When Diat had no access to leeks in his cooking, his vexation prompted the produce stocker to find a Long Island farmer to cultivate a small yield.

==Personal life==
Diat and his wife Suzanne had one child, a daughter, Suzette. Between 1916 and 1929, the family lived in New Rochelle, N.Y. Between 1929 and January 1950, they lived in a small apartment on Manhattan's Central Park West. Thereafter, Diat and his wife lived in Hartsdale, in Westchester County, N.Y.

Suzette Diat married George J. Lawrence, with whom she had two children. In an interview, Suzette Diat Lawrence described her father as "a gentle, humble man, simple in his tastes. ... He enjoyed good cooking. It didn't have to be fancy as long as it was prepared well without too much seasoning and not too rich". She considered her father a patient instructor, "He would answer any question concerned with cooking. He had no secrets." Additionally, Diat "taught his family the art of using leftovers" to create new dishes.
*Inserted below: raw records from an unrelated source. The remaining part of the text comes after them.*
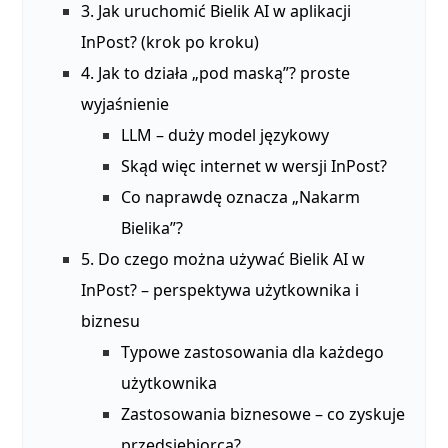
3. Jak uruchomić Bielik AI w aplikacji
InPost? (krok po kroku)
4. Jak to działa „pod maską”? proste
wyjaśnienie
LLM – duży model językowy
Skąd więc internet w wersji InPost?
Co naprawdę oznacza „Nakarm
Bielika”?
5. Do czego można używać Bielik AI w
InPost? – perspektywa użytkownika i
biznesu
Typowe zastosowania dla każdego
użytkownika
Zastosowania biznesowe – co zyskuje
przedsiębiorca?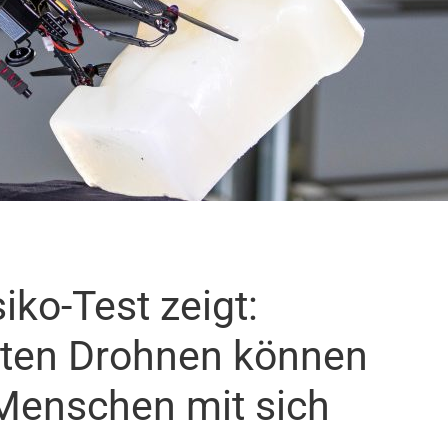
iko-Test zeigt:
nsten Drohnen können
 Menschen mit sich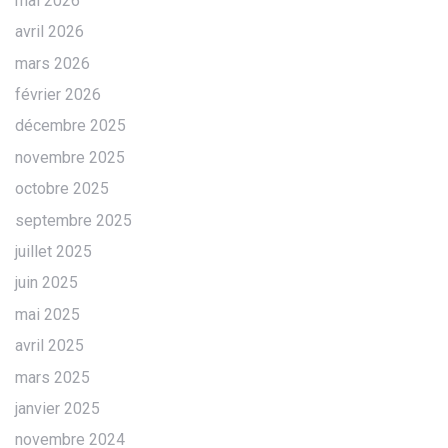
mai 2026
avril 2026
mars 2026
février 2026
décembre 2025
novembre 2025
octobre 2025
septembre 2025
juillet 2025
juin 2025
mai 2025
avril 2025
mars 2025
janvier 2025
novembre 2024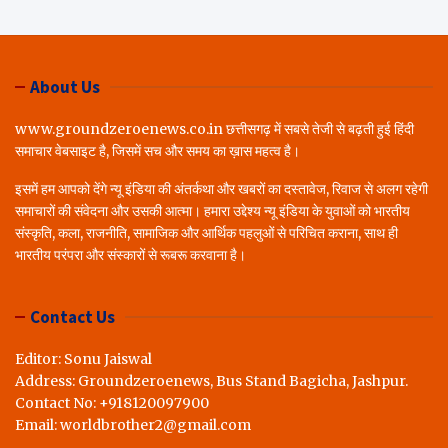
About Us
www.groundzeroenews.co.in छत्तीसगढ़ में सबसे तेजी से बढ़ती हुई हिंदी
समाचार वेबसाइट है, जिसमें सच और समय का ख़ास महत्व है।
इसमें हम आपको देंगे न्यू इंडिया की अंतर्कथा और खबरों का दस्तावेज, रिवाज से अलग रहेगी
समाचारों की संवेदना और उसकी आत्मा। हमारा उद्देश्य न्यू इंडिया के युवाओं को भारतीय
संस्कृति, कला, राजनीति, सामाजिक और आर्थिक पहलुओं से परिचित कराना, साथ ही
भारतीय परंपरा और संस्कारों से रूबरू करवाना है।
Contact Us
Editor: Sonu Jaiswal
Address: Groundzeroenews, Bus Stand Bagicha, Jashpur.
Contact No: +918120097900
Email: worldbrother2@gmail.com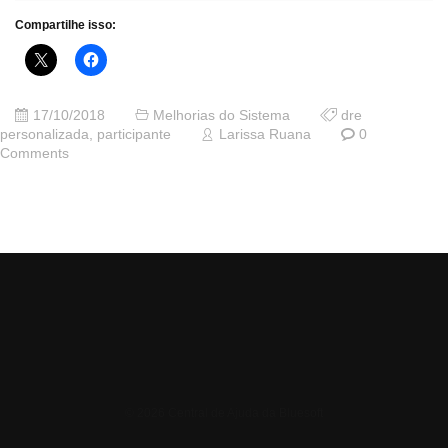
Compartilhe isso:
17/10/2018
Melhorias do Sistema
dre
personalizada
,
participante
Larissa Ruana
0
Comments
© 2026 Central de Ajuda da Bluesoft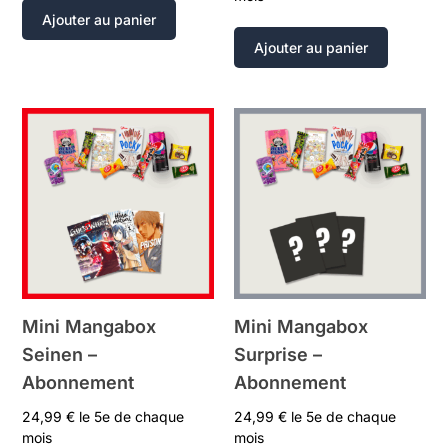
Ajouter au panier
Ajouter au panier
Mini Mangabox
Mini Mangabox
Seinen –
Surprise –
Abonnement
Abonnement
24,99
€
le 5e de chaque
24,99
€
le 5e de chaque
mois
mois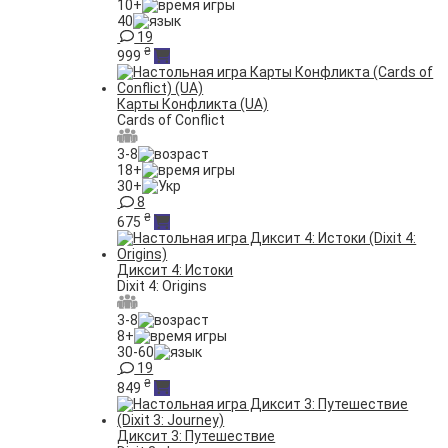
10+
40
19
₴
999
Карты Конфликта (UA)
Cards of Сonflict
3-8
18+
30+
8
₴
675
Диксит 4: Истоки
Dixit 4: Origins
3-8
8+
30-60
19
₴
849
Диксит 3: Путешествие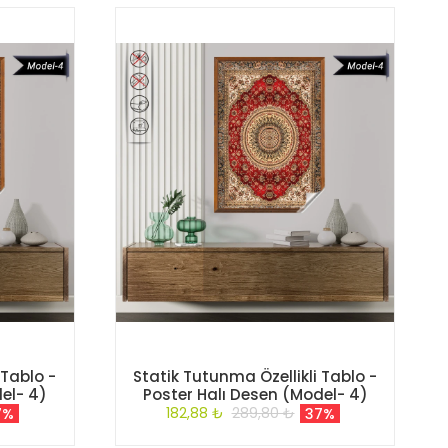
 Tablo -
Statik Tutunma Özellikli Tablo -
el- 4)
Poster Halı Desen (Model- 4)
182,88 ₺
289,80 ₺
7%
37%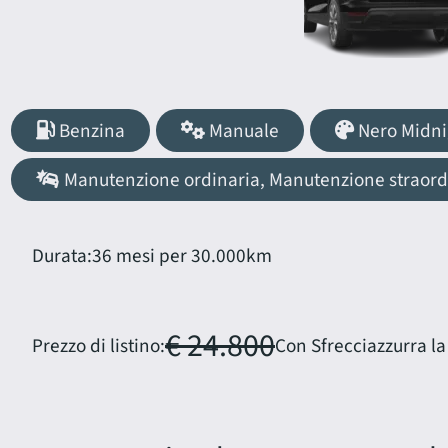
Benzina
Manuale
Nero Midni
Manutenzione ordinaria, Manutenzione straordin
Durata:
36 mesi per 30.000km
€ 24.800
Prezzo di listino:
Con Sfrecciazzurra la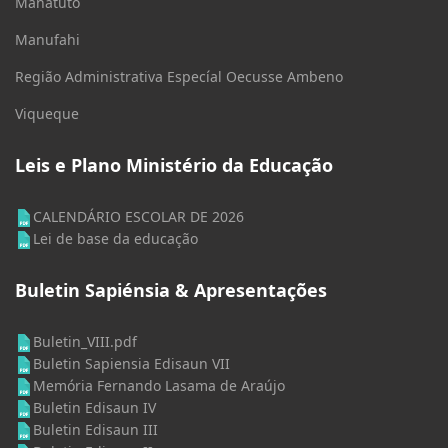
Manatuto
Manufahi
Região Administrativa Especíal Oecusse Ambeno
Viqueque
Leis e Plano Ministério da Educação
CALENDÁRIO ESCOLAR DE 2026
Lei de base da educação
Buletin Sapiénsia & Apresentações
Buletin_VIII.pdf
Buletin Sapiensia Edisaun VII
Memória Fernando Lasama de Araújo
Buletin Edisaun IV
Buletin Edisaun III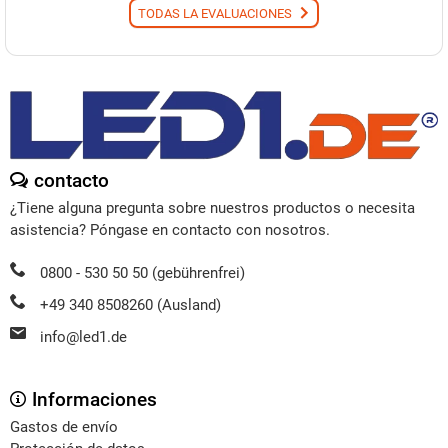
TODAS LA EVALUACIONES
contacto
¿Tiene alguna pregunta sobre nuestros productos o necesita
asistencia? Póngase en contacto con nosotros.
0800 - 530 50 50 (gebührenfrei)
+49 340 8508260 (Ausland)
info@led1.de
Informaciones
Gastos de envío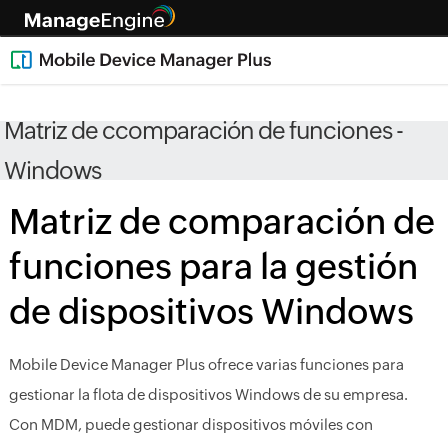
Matriz de ccomparación de funciones -
Windows​
Matriz de comparación de
funciones para la gestión
de dispositivos Windows
Mobile Device Manager Plus ofrece varias funciones para
gestionar la flota de dispositivos Windows de su empresa.
Con MDM, puede gestionar dispositivos móviles con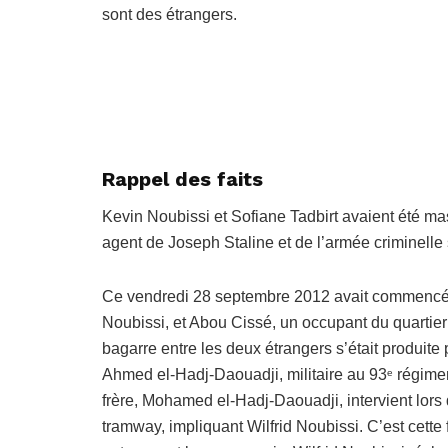
sont des étrangers.
Rappel des faits
Kevin Noubissi et Sofiane Tadbirt avaient été m
agent de Joseph Staline et de l’armée criminelle 
Ce vendredi 28 septembre 2012 avait commencé pa
Noubissi, et Abou Cissé, un occupant du quartie
bagarre entre les deux étrangers s’était produite
Ahmed el-Hadj-Daouadji, militaire au 93
régimen
e
frère, Mohamed el-Hadj-Daouadji, intervient lors d
tramway, impliquant Wilfrid Noubissi. C’est cette 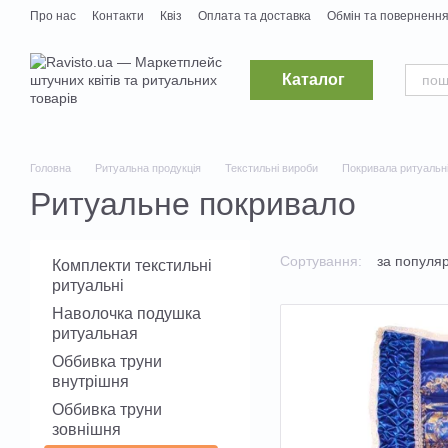
Перейти до основного контенту
Про нас
Контакти
Квіз
Оплата та доставка
Обмін та поверненн
Постачальникам
Вакансії
Каталог
Головна
Ритуальна продукція
Текстильні вироби
Покривала ритуальн
Ритуальне покривало
Сортування:
за популя
Комплекти текстильні
ритуальні
Наволочка подушка
ритуальная
Оббивка труни
внутрішня
Оббивка труни
зовнішня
Diat's two brothers also distinguished themselves in the culinary field. Jules Diat was a teacher. His son (Louis's nephew) was chef saucier (sauce chef) at the 1939 New York World's Fair. A participant in the French Resistance during World War II, he was killed by the Germans. Lucien Diat, younger than Louis by seventeen years, was the renowned executive chef at Plaza Athénée hotel in Paris and also the teacher of Jacques Pépin.

==Writer==

The recipes take care and time in amounts seldom expended. Nevertheless he has provided fine guidance for those ready to follow and he has an inspiring approach for those who don't know their own possibilities.
— —Lois Palmer of The New York Times, 12 May 1946

Aside from writing magazine features for Gourmet, Diat also authored some cookbooks. He collaborated with Helen E. Ridley, a home economist and administrator of the J. Walter Thompson Company. She reminisced, "Louis always thought the United States had a magnificent supply of really fine foods, that there was no place in Europe that could rival it in the variety and quality of available ingredients."

Cooking à la Ritz included Diat's recipe for vichyssoise, along with other dishes he created during his time at the Ritz-Carlton.
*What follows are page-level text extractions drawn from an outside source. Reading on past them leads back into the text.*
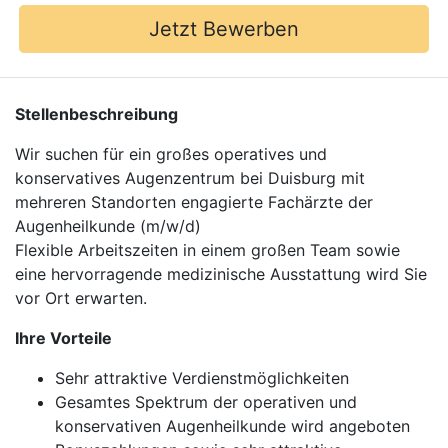
Jetzt Bewerben
Stellenbeschreibung
Wir suchen für ein großes operatives und
konservatives Augenzentrum bei Duisburg mit
mehreren Standorten engagierte Fachärzte der
Augenheilkunde (m/w/d)
Flexible Arbeitszeiten in einem großen Team sowie
eine hervorragende medizinische Ausstattung wird Sie
vor Ort erwarten.
Ihre Vorteile
Sehr attraktive Verdienstmöglichkeiten
Gesamtes Spektrum der operativen und
konservativen Augenheilkunde wird angeboten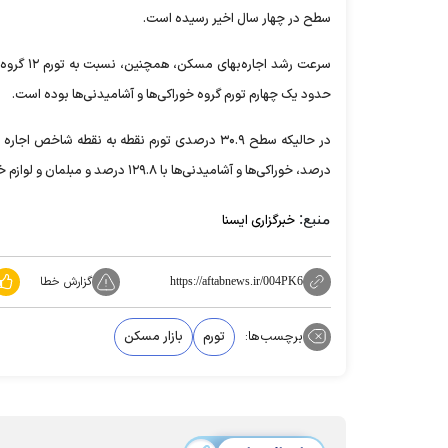
سطح در چهار سال اخیر رسیده است.
سرعت رشد
حدود یک چهارم تورم گروه خوراکی‌ها و آشامیدنی‌ها بوده است.
درصد، خوراکی‌ها و آشامیدنی‌ها با ۱۲۹.۸ درصد و مبلمان و لوازم خانگی با ۱۰۰ درصد رشد قیمت، بیشترین میزان تورم را در اردیبهشت ماه تجربه کردند.
منبع:
خبرگزاری ایسنا
گزارش خطا
https://aftabnews.ir/004PK6
برچسب‌ها:
تورم
بازار مسکن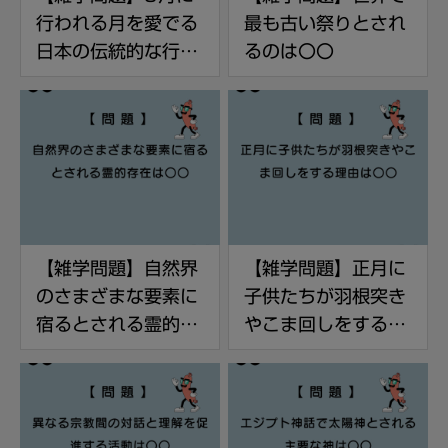
行われる月を愛でる
最も古い祭りとされ
日本の伝統的な行事
るのは〇〇
は〇〇
【雑学問題】自然界
【雑学問題】正月に
のさまざまな要素に
子供たちが羽根突き
宿るとされる霊的存
やこま回しをする理
在は〇〇
由は〇〇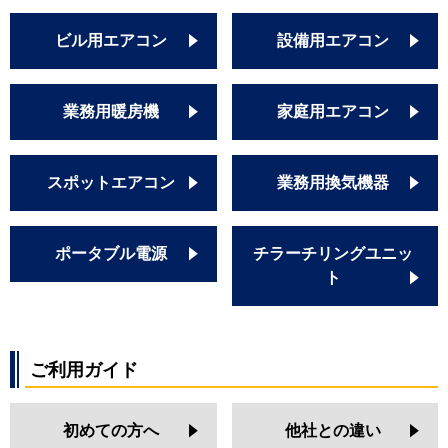
ビル用エアコン
設備用エアコン
業務用暖房機
家庭用エアコン
スポットエアコン
業務用換気機器
ポータブル電源
チラーチリングユニッ
ト
ご利用ガイド
初めての方へ
他社との違い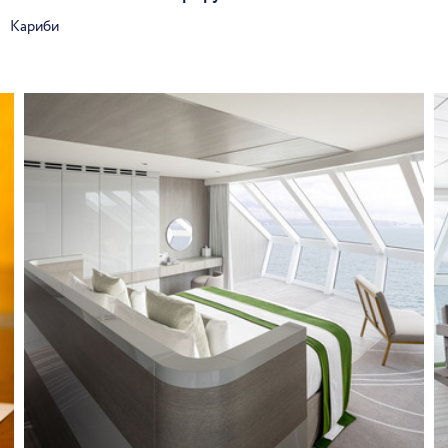
Кариби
In Louis Diat's French Cookbook for Americans, Diat compared cooking in the United States with cooking in France. He noted that the key to cooking is appeal. "[Americans] could do it as well as the French, but one has to be interested. In France girls of 11 already are able to prepare meals from watching and helping their mothers. It's early training that does it". Diat proceeded to discuss meat, gravies, fish, and salads. Finally, he added that "fine cooking is the basis of a happy life ... Men like to eat well ... so if you want to keep your husband home, learn to be a good cook." Many of the recipes in this book are derived from the meals Diat's mother cooked.
Diat alleged that American women cannot cook since they "often ruin good food trying to save" money or time. In response to this dilemma, Diat wrote a book entitled La Cuisine de Ma Mère to divulge all his "cooking secrets". Diat suggests that they "approach their cooking with imagination, interest and an eye for artistic effects". Ascribing his culinary finesse to his mother, Diat dedicated the book to his mother, "Annette Alajoinine Diat, who guided the early years, inspired the later ones and whose memory is still a spur".
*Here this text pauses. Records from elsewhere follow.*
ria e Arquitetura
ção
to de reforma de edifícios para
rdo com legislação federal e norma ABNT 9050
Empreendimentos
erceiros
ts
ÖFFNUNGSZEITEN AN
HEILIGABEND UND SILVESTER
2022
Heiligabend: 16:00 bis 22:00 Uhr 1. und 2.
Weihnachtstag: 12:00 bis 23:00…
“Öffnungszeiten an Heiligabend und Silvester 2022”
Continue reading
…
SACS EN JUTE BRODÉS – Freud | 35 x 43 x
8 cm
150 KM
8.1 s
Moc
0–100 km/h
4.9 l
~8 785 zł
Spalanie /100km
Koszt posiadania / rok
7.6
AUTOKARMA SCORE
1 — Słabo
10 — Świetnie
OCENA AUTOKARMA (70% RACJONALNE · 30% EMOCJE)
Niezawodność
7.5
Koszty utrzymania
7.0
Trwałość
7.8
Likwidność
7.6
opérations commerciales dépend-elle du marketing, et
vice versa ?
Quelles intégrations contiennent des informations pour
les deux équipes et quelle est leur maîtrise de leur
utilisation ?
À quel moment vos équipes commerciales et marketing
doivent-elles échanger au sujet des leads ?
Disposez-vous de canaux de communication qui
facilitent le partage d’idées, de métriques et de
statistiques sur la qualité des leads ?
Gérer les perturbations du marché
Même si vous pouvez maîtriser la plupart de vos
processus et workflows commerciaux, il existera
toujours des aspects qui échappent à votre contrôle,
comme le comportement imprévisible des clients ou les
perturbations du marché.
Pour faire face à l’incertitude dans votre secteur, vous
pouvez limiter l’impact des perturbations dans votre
In Sauces: French and Famous (1951), Diat discussed how to make the sauces bechamel, brown sauce, tomato sauce, and mayonnaise. He also included a narration of his eating habits. Diat also wrote French Cooking for the Home (1956) and Gourmet's Basic French Cookbook (1961).

== In popular culture ==
Louis Diat was also depicted in Season One, Episode 23 of popular anime series Food Wars!, where he is referenced due to his creation of vichyssoise.